At December's appointment they used this Doppler feature to scope out the blood flow into the baby through the umbilical arteries. There should be two of these, one runing along each side of baby's bladder. Unfortunately, Miss Ainsleigh has only one; try as he might, the good doctor could not find any evidence of blood flow through the right-side umbilical artery with his fancy Doppler ultrasound machine.

What this means isn't exactly clear. While we were there in his office, he said the principal concern was that the absence of one umbilical artery is "associated in about 1% of cases with Down's syndrome." Now, 1% doesn't seem like much of a signal to me; even assuming this effect is real, though, one assumes that the relevant 1% is massively concentrated among mothers and babies with other indications of the disease. None of these indicators are present (the doctor checked thoroughly), so this kind of seemed like a made-up concern to me.

The other big concern associated with the condition is that the total blood supply to the baby will be inadequate as she gets bigger; this may lead to low birth weight and all the attendant problems thereof.
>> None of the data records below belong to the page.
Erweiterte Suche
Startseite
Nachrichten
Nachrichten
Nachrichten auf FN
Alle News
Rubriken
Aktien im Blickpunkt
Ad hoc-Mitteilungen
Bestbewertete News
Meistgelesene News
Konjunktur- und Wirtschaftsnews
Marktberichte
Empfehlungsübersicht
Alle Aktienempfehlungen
This of course is a real concern, and the doctor ordered another follow-up ultrasound at the beginning of February in order to track the baby's growth.
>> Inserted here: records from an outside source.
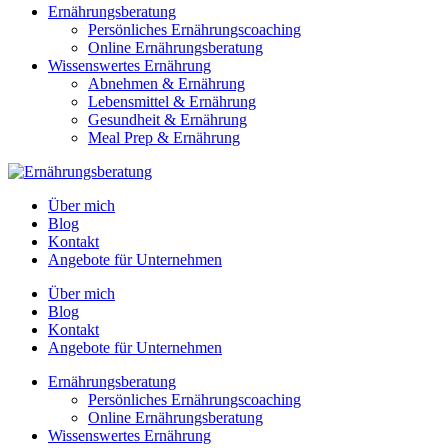
Ernährungsberatung
Persönliches Ernährungscoaching
Online Ernährungsberatung
Wissenswertes Ernährung
Abnehmen & Ernährung
Lebensmittel & Ernährung
Gesundheit & Ernährung
Meal Prep & Ernährung
Über mich
Blog
Kontakt
Angebote für Unternehmen
Über mich
Blog
Kontakt
Angebote für Unternehmen
Ernährungsberatung
Persönliches Ernährungscoaching
Online Ernährungsberatung
Wissenswertes Ernährung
So we're going back in February. Having been less than completely satisfied with the more recent doctor/technician combo, we've scheduled the appointment witht he doctor we saw in October and November. At the very least, this should make for better pictures.

Monday, January 22, 2007

Don't Kick The Puppy

I thought about writing a detailed account of how we came to spend Thanksgiving at the ancestral Hopkins Manor of Orangevale, California. But that story's been told. So on to more important things.

Our dog sleeps with us; always has. She used to do it on the sneak, waiting until she thought we were safely asleep before jumping into bed as stealthily as possible. Now she's brazen; our current bed is too high for her to jump onto, so she'll paw and cry at me until I lift her up into the bed.
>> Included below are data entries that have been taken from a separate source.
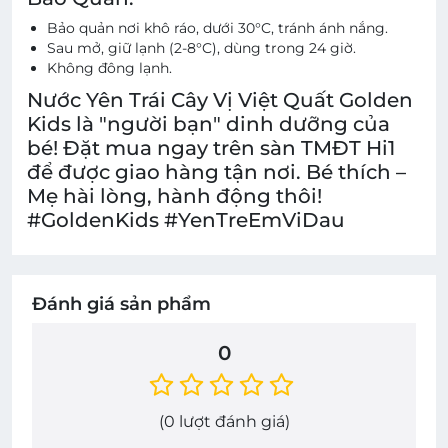
Bảo quản nơi khô ráo, dưới 30°C, tránh ánh nắng.
Sau mở, giữ lạnh (2-8°C), dùng trong 24 giờ.
Không đông lạnh.
Nước Yên Trái Cây Vị Việt Quất Golden
Kids là "người bạn" dinh dưỡng của
bé! Đặt mua ngay trên sàn TMĐT Hi1
để được giao hàng tận nơi. Bé thích –
Mẹ hài lòng, hành động thôi!
#GoldenKids #YenTreEmViDau
Đánh giá sản phẩm
0
(
0
lượt đánh giá)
On arrival, she comes up to the head of the bed and lies between us. We spend a few minutes lavishing completely undeserved attention on her before banishing her to the foot of the bed for the rest of the night.

During this time, she likes to lean against one of our stomachs. (Sitting up on your own is apparently a lot of work when you're a dog.) But the other day something went horibly awry. She got up in the bed, came up between us, and had just gotten comfortable against Sarah when the strangest thing happened: her mama's stomach kicked her!

I know, I know, it loses a lot in the transcription. But it was pretty funny to see the poor confused beagle look on her face. The little one packs quite a wallop, when she wants to.

A Brief History of The Time Since Thanksgiving

A chronology; each of these is likely to become a whole post or series of posts in the next few days:

November
Went to my parents' house for Thanksgiving.
Began searching madly for new house.

December
Found new house.
Moved into new house.
Began commuting to work, approx. 682 miles round trip.
Got Christmas tree in blinding snow.
Put up exterior Christmas decorations in blinding snow.
Hosted all of Sarah's family for Christmas.
Had a third ultrasound.
Scheduled a fourth ultrasound.
Went to black-tie New Year's party.

January
Watched a lot of football.
Went to work. Sarah's work. This is still New Year's Day, mind you.
Met with Nurse Midwife while doctor was on vacation.
Flew to California for baby shower.
Heard Christmas tree fall over.
Developed entirely new definition of word "cold."
Scheduled Super Bowl Party.
Assembled portable crib and stroller.
Began reading to baby.
Resumed baby glog.

There's more, and pictures from the shower, too.

And...We're Back

So everybody's been after me for some time to hop to on this blog. And I've meant to, I really have. It's just that...oh, whatever. Go nuts.